= About this exercise =
The part below that opens with the line containing "Fax：072-423-6409" and closes with the line containing "Sebbene l’epitalamio non" should be copied exactly, minus any pictures.

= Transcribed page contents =

┄┄┄┄┄┄┄┄┄┄┄┄┄┄┄┄┄┄┄┄

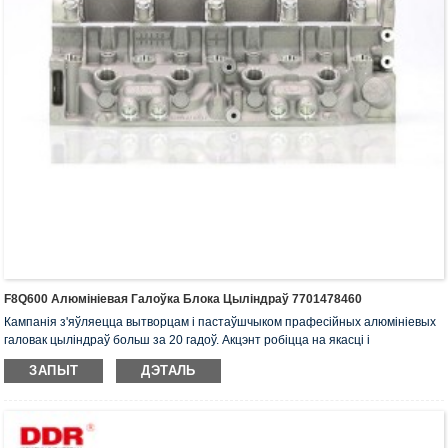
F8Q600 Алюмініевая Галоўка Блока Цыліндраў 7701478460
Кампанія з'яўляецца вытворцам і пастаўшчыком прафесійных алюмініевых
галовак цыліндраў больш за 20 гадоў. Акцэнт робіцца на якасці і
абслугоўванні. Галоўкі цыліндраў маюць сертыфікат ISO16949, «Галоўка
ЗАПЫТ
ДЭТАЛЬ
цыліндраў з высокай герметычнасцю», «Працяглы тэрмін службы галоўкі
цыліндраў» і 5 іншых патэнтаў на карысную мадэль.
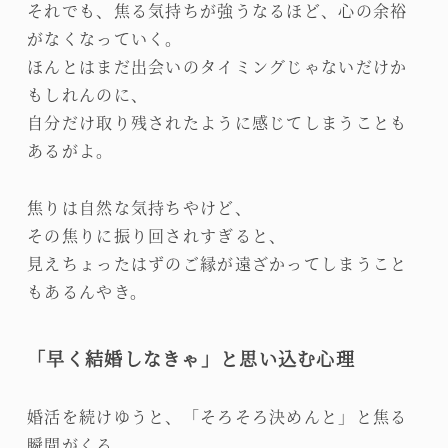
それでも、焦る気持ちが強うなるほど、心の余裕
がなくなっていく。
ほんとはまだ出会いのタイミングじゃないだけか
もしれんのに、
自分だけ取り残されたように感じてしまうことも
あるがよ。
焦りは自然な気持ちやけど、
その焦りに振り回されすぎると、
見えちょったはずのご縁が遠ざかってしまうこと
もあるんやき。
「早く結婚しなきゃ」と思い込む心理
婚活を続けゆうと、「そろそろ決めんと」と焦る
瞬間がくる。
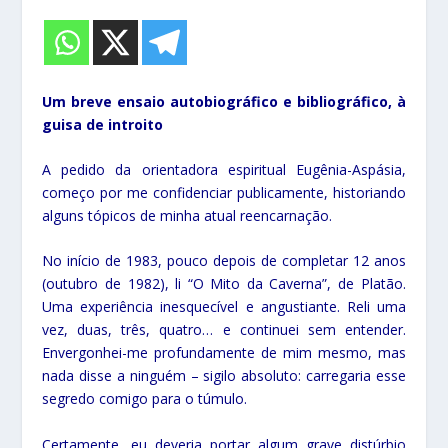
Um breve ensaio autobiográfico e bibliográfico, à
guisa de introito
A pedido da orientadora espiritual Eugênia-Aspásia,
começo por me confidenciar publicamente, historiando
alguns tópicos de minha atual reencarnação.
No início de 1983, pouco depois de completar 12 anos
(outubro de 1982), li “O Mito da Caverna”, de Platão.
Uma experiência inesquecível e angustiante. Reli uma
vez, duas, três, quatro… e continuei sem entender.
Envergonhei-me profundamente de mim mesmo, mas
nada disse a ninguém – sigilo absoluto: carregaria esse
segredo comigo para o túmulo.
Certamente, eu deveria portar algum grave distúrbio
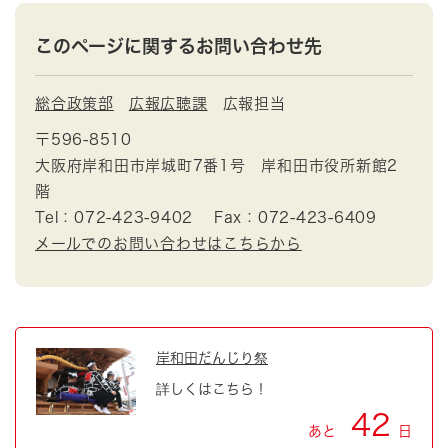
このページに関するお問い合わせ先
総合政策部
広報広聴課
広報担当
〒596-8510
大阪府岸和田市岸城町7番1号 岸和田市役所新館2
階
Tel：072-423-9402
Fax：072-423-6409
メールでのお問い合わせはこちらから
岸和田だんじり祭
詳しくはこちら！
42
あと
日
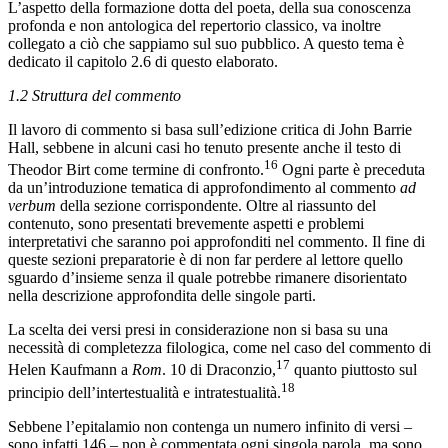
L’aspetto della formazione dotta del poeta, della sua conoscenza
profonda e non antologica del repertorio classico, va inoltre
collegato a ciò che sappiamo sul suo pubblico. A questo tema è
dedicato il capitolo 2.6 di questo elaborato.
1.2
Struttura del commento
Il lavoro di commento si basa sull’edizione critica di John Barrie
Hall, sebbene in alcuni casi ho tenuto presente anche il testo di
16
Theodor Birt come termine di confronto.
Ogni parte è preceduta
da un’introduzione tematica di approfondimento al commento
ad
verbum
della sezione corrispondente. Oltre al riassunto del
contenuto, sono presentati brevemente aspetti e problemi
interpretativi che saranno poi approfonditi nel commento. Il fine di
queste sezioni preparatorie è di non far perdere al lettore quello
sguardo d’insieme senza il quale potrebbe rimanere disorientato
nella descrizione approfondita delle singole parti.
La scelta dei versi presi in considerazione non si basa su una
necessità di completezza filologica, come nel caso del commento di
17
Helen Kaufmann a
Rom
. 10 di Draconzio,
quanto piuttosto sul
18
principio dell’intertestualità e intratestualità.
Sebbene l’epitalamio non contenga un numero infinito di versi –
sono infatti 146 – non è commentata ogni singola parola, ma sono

┄┄┄┄┄┄┄┄┄┄┄┄┄┄┄┄┄┄┄┄

= The answer =
Fax：072-423-6409
メールでのお問い合わせはこちらから
岸和田だんじり祭
詳しくはこちら！
42
あと
日
L’aspetto della formazione dotta del poeta, della sua conoscenza
profonda e non antologica del repertorio classico, va inoltre
collegato a ciò che sappiamo sul suo pubblico. A questo tema è
dedicato il capitolo 2.6 di questo elaborato.
1.2
Struttura del commento
Il lavoro di commento si basa sull’edizione critica di John Barrie
Hall, sebbene in alcuni casi ho tenuto presente anche il testo di
16
Theodor Birt come termine di confronto.
Ogni parte è preceduta
da un’introduzione tematica di approfondimento al commento
ad
verbum
della sezione corrispondente. Oltre al riassunto del
contenuto, sono presentati brevemente aspetti e problemi
interpretativi che saranno poi approfonditi nel commento. Il fine di
queste sezioni preparatorie è di non far perdere al lettore quello
sguardo d’insieme senza il quale potrebbe rimanere disorientato
nella descrizione approfondita delle singole parti.
La scelta dei versi presi in considerazione non si basa su una
necessità di completezza filologica, come nel caso del commento di
17
Helen Kaufmann a
Rom
. 10 di Draconzio,
quanto piuttosto sul
18
principio dell’intertestualità e intratestualità.
Sebbene l’epitalamio non contenga un numero infinito di versi –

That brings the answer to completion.